Feature flag rollout: `agentic_manual_retry_for_duo_chat_responses`
<!--IssueSummary start-->
<details>
<summary>
Everyone can contribute. [Help move this issue forward](https://handbook.gitlab.com/handbook/marketing/developer-relations/contributor-success/community-contributors-workflows/#contributor-links) while earning points, leveling up and collecting rewards.
</summary>
- [Label this issue](https://contributors.gitlab.com/manage-issue?action=label&projectId=278964&issueIid=601522)
</details>
<!--IssueSummary end-->
## Summary
This issue is to roll out the [Add retry button to Duo Chat responses](https://gitlab.com/gitlab-org/gitlab/-/work_items/587828) feature on production, which is currently behind the `agentic_manual_retry_for_duo_chat_responses` feature flag.
**Feature flag type:** `gitlab_com_derisk` (default: off)
**Milestone:** 19.1
**MR:** https://gitlab.com/gitlab-org/gitlab/-/merge_requests/237062
**Parent epic:** https://gitlab.com/groups/gitlab-org/-/work_items/21289
> **Note:** The feature flag should remain **off** until all three implementation MRs are merged:
> - Frontend wire-up: !237062 (this MR)
> - Frontend `isRetry` plumbing: !238116
> - Backend duo-workflow-service: [ai-assist!5570](https://gitlab.com/gitlab-org/modelops/applied-ml/code-suggestions/ai-assist/-/merge_requests/5570)
## Owners
- Most appropriate Slack channel to reach out to: `#g_duo_chat`
- Best individual to reach out to: @tbulva
## Expectations
### What are we expecting to happen?
A retry button (redo icon) appears in the Duo Chat response action bar after every completed or stopped response. Clicking it resubmits the preceding user prompt as a fresh chat message, consuming credits like any normal submission. The button is hidden during active streaming and does not appear on intermediate tool call steps.
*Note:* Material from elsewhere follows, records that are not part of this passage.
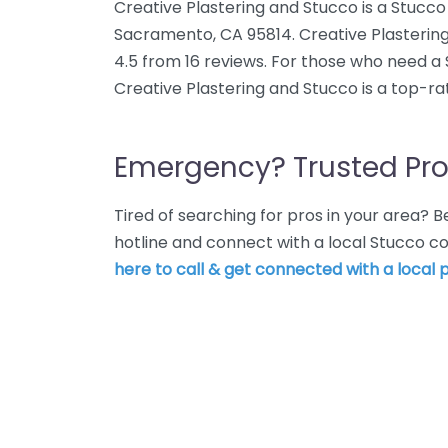
Creative Plastering and Stucco is a Stucco 
Sacramento, CA 95814. Creative Plastering
4.5 from 16 reviews. For those who need a
Creative Plastering and Stucco is a top-ra
Emergency? Trusted Pro
Tired of searching for pros in your area?
hotline and connect with a local Stucco 
here to call & get connected with a local p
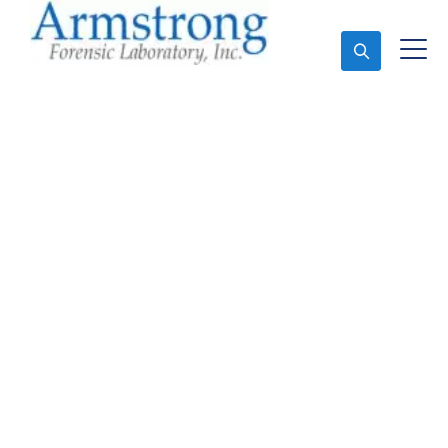
Ask An Expert
Stormwater Testing
Analysis Company
Bedford, Texas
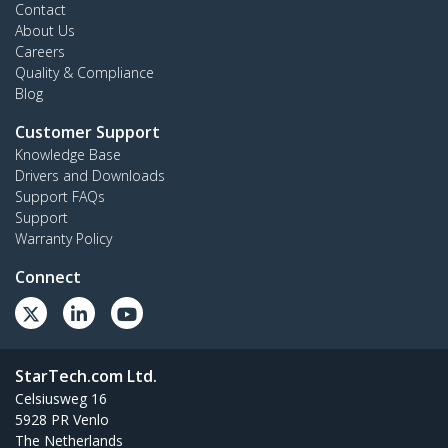
Contact
About Us
Careers
Quality & Compliance
Blog
Customer Support
Knowledge Base
Drivers and Downloads
Support FAQs
Support
Warranty Policy
Connect
StarTech.com Ltd.
Celsiusweg 16
5928 PR Venlo
The Netherlands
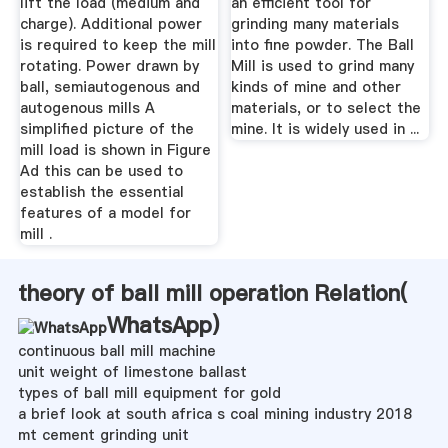
lift the load (medium and
an efficient tool for
charge). Additional power
grinding many materials
is required to keep the mill
into fine powder. The Ball
rotating. Power drawn by
Mill is used to grind many
ball, semiautogenous and
kinds of mine and other
autogenous mills A
materials, or to select the
simplified picture of the
mine. It is widely used in ...
mill load is shown in Figure
Ad this can be used to
establish the essential
features of a model for
mill .
theory of ball mill operation Relation(
WhatsApp
)
continuous ball mill machine
unit weight of limestone ballast
types of ball mill equipment for gold
a brief look at south africa s coal mining industry 2018
mt cement grinding unit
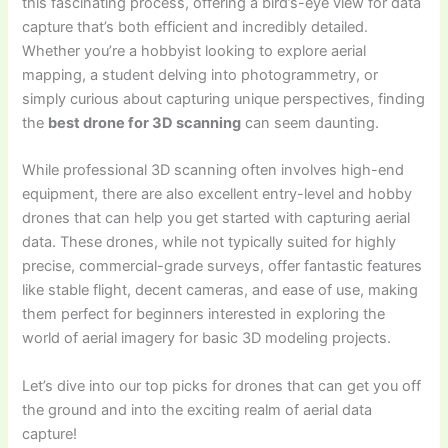
this fascinating process, offering a bird’s-eye view for data
capture that’s both efficient and incredibly detailed.
Whether you’re a hobbyist looking to explore aerial
mapping, a student delving into photogrammetry, or
simply curious about capturing unique perspectives, finding
the
best drone for 3D scanning
can seem daunting.
While professional 3D scanning often involves high-end
equipment, there are also excellent entry-level and hobby
drones that can help you get started with capturing aerial
data. These drones, while not typically suited for highly
precise, commercial-grade surveys, offer fantastic features
like stable flight, decent cameras, and ease of use, making
them perfect for beginners interested in exploring the
world of aerial imagery for basic 3D modeling projects.
Let’s dive into our top picks for drones that can get you off
the ground and into the exciting realm of aerial data
capture!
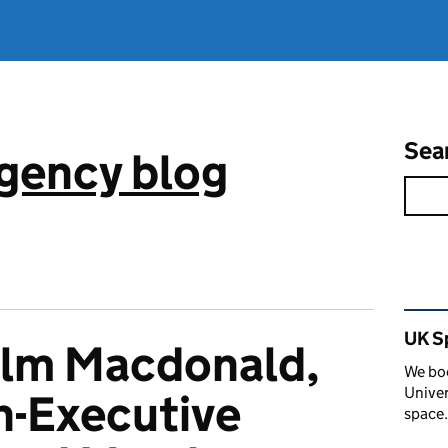
Sea
gency blog
Rel
UK S
lm Macdonald,
We boo
Univer
n-Executive
space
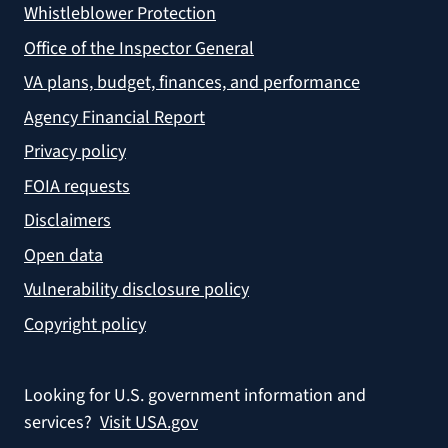
Whistleblower Protection
Office of the Inspector General
VA plans, budget, finances, and performance
Agency Financial Report
Privacy policy
FOIA requests
Disclaimers
Open data
Vulnerability disclosure policy
Copyright policy
Looking for U.S. government information and
services?
Visit USA.gov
### What can go wrong and how would we detect it?
- Unexpected credit consumption if retries are triggered unintentionally — monitor via billing/usage dashboards.
- Duplicate or looping messages if the retry handler fires multiple times — monitor error rates and Sentry for JS exceptions in `DuoAgenticChatStateManager`.
- Regression in normal chat flow (non-retry) — monitor Duo Chat error rates and user-facing error reports.
## Rollout Steps
Note: Please make sure to run the chatops commands in the Slack channel that gets impacted by the command.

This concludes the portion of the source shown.